» **Prompt**
Where the line containing "distance traveled, the steps taken" appears in the records below, begin there and write out each line exactly until the last one, and nothing more.

» **Extracted data**
===

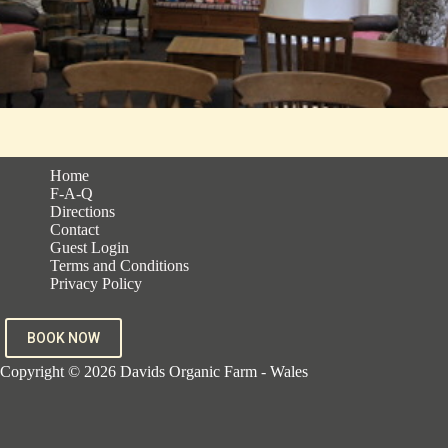
Home
F-A-Q
Directions
Contact
Guest Login
Terms and Conditions
Privacy Policy
BOOK NOW
Copyright © 2026 Davids Organic Farm - Wales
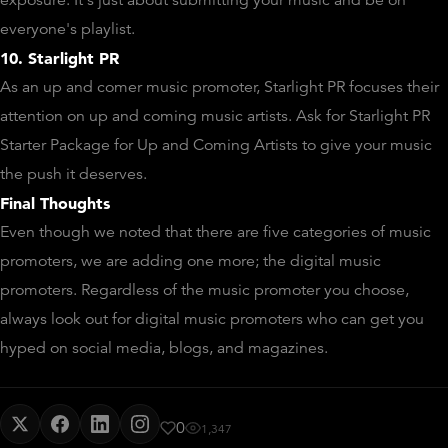
exposure. It's just about submitting your music and be on
everyone's playlist.
10. Starlight PR
As an up and comer music promoter, Starlight PR focuses their
attention on up and coming music artists. Ask for Starlight PR
Starter Package for Up and Coming Artists to give your music
the push it deserves.
Final Thoughts
Even though we noted that there are five categories of music
promoters, we are adding one more; the digital music
promoters. Regardless of the music promoter you choose,
always look out for digital music promoters who can get you
hyped on social media, blogs, and magazines.
0
1,347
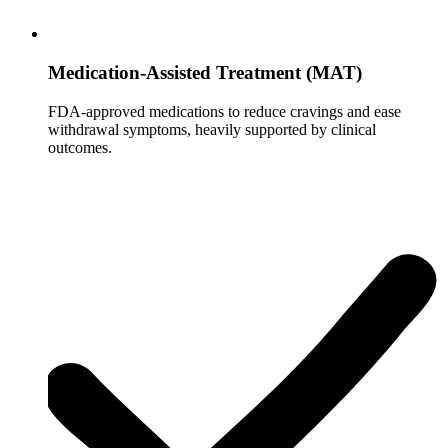
Medication-Assisted Treatment (MAT)
FDA-approved medications to reduce cravings and ease
withdrawal symptoms, heavily supported by clinical
outcomes.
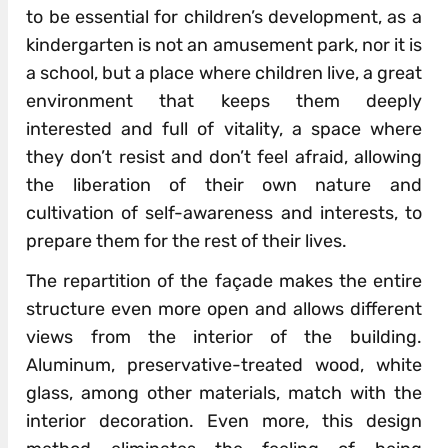
to be essential for children’s development, as a
kindergarten is not an amusement park, nor it is
a school, but a place where children live, a great
environment that keeps them deeply
interested and full of vitality, a space where
they don’t resist and don’t feel afraid, allowing
the liberation of their own nature and
cultivation of self-awareness and interests, to
prepare them for the rest of their lives.
The repartition of the façade makes the entire
structure even more open and allows different
views from the interior of the building.
Aluminum, preservative-treated wood, white
glass, among other materials, match with the
interior decoration. Even more, this design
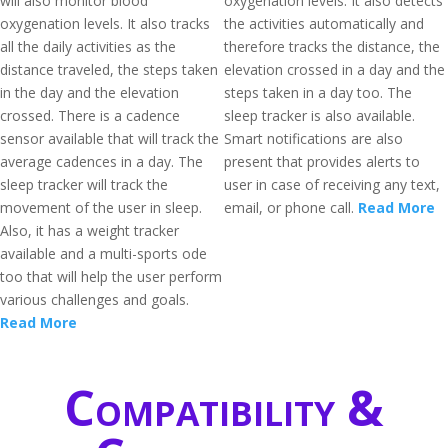
will also monitor blood
oxygenation levels. It also detects
oxygenation levels. It also tracks
the activities automatically and
all the daily activities as the
therefore tracks the distance, the
distance traveled, the steps taken
elevation crossed in a day and the
in the day and the elevation
steps taken in a day too. The
crossed. There is a cadence
sleep tracker is also available.
sensor available that will track the
Smart notifications are also
average cadences in a day. The
present that provides alerts to
sleep tracker will track the
user in case of receiving any text,
movement of the user in sleep.
email, or phone call.
Read More
Also, it has a weight tracker
available and a multi-sports ode
too that will help the user perform
various challenges and goals.
Read More
Compatibility &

===

» **Response to this task**
distance traveled, the steps taken
elevation crossed in a day and the
in the day and the elevation
steps taken in a day too. The
crossed. There is a cadence
sleep tracker is also available.
sensor available that will track the
Smart notifications are also
average cadences in a day. The
present that provides alerts to
sleep tracker will track the
user in case of receiving any text,
movement of the user in sleep.
email, or phone call.
Read More
Also, it has a weight tracker
available and a multi-sports ode
too that will help the user perform
various challenges and goals.
Read More
Compatibility &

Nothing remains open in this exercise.